The fact that your "optimized" code agrees more closely with our first edition code is not really relevant, since it implements the first edition form of gamma(xx). Had you implemented the second edition approximation of gamma(xx), your conclusions would have been reversed.

jdhedden
08-01-2005, 05:38 AM
Originally posted by Sherlock
I have looked over the gammln() code in both the first and second editions. Both seem to me to be correct, although they will give slightly different results -- both within the claimed accuracy of the approximation.

The first edition's code does implement the formula presented in the text; the second edition's code does not. The adjustment in the code to remove the 'xx-1.0' at the beginning and replace it with '/x' near the end was done improperly (i.e., the 'tmp' term was not adjusted accordingly), and this (by definition) constitutes a bug.

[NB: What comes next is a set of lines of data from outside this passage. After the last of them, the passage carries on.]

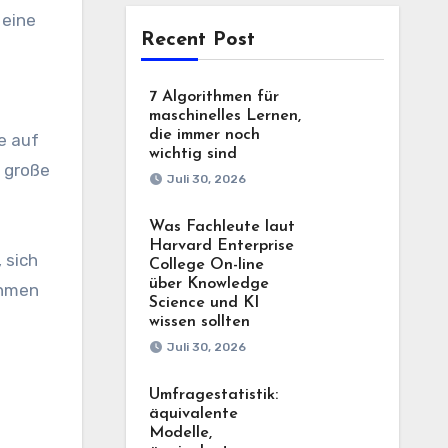
 eine
Recent Post
7 Algorithmen für
maschinelles Lernen,
die immer noch
e auf
wichtig sind
r große
Juli 30, 2026
Was Fachleute laut
Harvard Enterprise
 sich
College On-line
über Knowledge
ehmen
Science und KI
wissen sollten
Juli 30, 2026
Umfragestatistik:
äquivalente
Modelle,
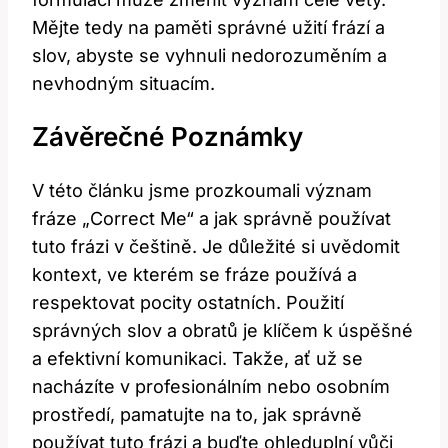
Mějte tedy na paměti správné užití frází a
slov, abyste se vyhnuli nedorozuměním a
nevhodným situacím.
Závěrečné Poznámky
V této článku jsme prozkoumali význam
fráze „Correct Me“ a jak správně používat
tuto frázi v češtině. Je důležité si uvědomit
kontext, ve kterém se fráze používá a
respektovat pocity ostatních. Použití
správných slov a obratů je klíčem k úspěšné
a efektivní komunikaci. Takže, ať už se
nacházíte v profesionálním nebo osobním
prostředí, pamatujte na to, jak správně
používat tuto frázi a buďte ohleduplní vůči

As to accuracy, my results show that the first edition code is more accurate than the second edition code. Had it been the other way around, one could argue that the 'bug' might be considered an improvement.

While the overall results might be within the stated accuracy, the improper implementation of the formula and the decreased accuracy of the results show that the change to the second edition code for gammln() was not only not an improvement, but is a bug.

Lawrence Hickey
09-21-2007, 04:24 PM
I believe I have experienced a problem with the incompete gamma function for alpha=2 and x=3 for an example. the enclosed pdf describes it in detail. I have tried the version of gammln from the first edition but that does not fix it. I hope you can read the file complaint.pdf

Lawrence Hickey
09-21-2007, 05:10 PM
#include <stdio.h>
#include <stdlib.h>
#include <string.h>
#include <math.h>
#include <assert.h>
#include "ig.h"
double f(double t)
{
double f = exp ( -t ) * t ;
return (f);
}
double simpson( double (*d)[2], double (*f)(double d), int n)
{
int m = ( ((n+1)&(~1)) == n) ?n+1:n;
/*even number of intervals, odd number of terms */
double h = ( (*d)[1] - (*d)[0]) / (double) (m-1);
double s;
assert( m > 1);
{
double b = (*d)[0];
double e = (*d)[1];
double a;
int i;
int r;
for (i=0, a=b, s=0.0;i<m;i++,a+=h)
{
double fa = (*f)( a );
if ( i == 0 || i == m-1)
r = 1;
else if ( r == 1)
r = 4;
else if (r == 4)
r = 2;
else if (r == 2)
r = 4;
//fprintf(stdout,"%ld %lf %lf %ld\n", i, a ,fa,r);
s += fa * (double) r;
}
s *= h;
s /= 3;
}
return (s);
};
main(int argc,char **argv)
{
double a=2;
double x=3;
double Fx =gamp(a,x);
fprintf(stdout,"a=%lf x=%lf P(a,x)=%lf\n", a,x,Fx);

/* but simpson, for function */
{
double d[2]={.00000001,x};
double CDF2 = simpson( &d, f,200);
fprintf(stdout,"S: %lf\n", CDF2);
}
}
#if 0
panic
a=2.000000 x=3.000000 P(a,x)=1.000000
S: 0.800852
#endif
~

Saul Teukolsky
09-22-2007, 04:16 PM
Hi,

I am unable to reproduce your problem. The NR code gives the correct answer, whether gser or gcf is called by gammp.

Saul Teukolsky

Lawrence Hickey
09-24-2007, 12:07 PM
Please cut and paste the tiny complete program brief.c that is exactly the gcf function, and run it. I used Microsoft Visual Studio 8. Then read the pdf complaint2.pdf. This problem is not restricted to the two arguments a=2,x=3, but also for larger x.

Saul Teukolsky
09-24-2007, 12:24 PM
Dear Lawrence,

Your brief.c is not at all "exactly the gcf function." The for-loop is changed, the line d = an+ d + b; has a * (multiply) in the original, and there may be other differences. The NR code gives the correct answer, I assure you.

Saul Teukolsky

Lawrence Hickey
09-24-2007, 03:35 PM
Thanks for your patience. Apparently I can't copy code accurately. The complaint3.pdf shown applies the changes you pointed out. Thanks again. Now that I have blown by credibility with you, I hope you will read my posts in the future. Thanks again.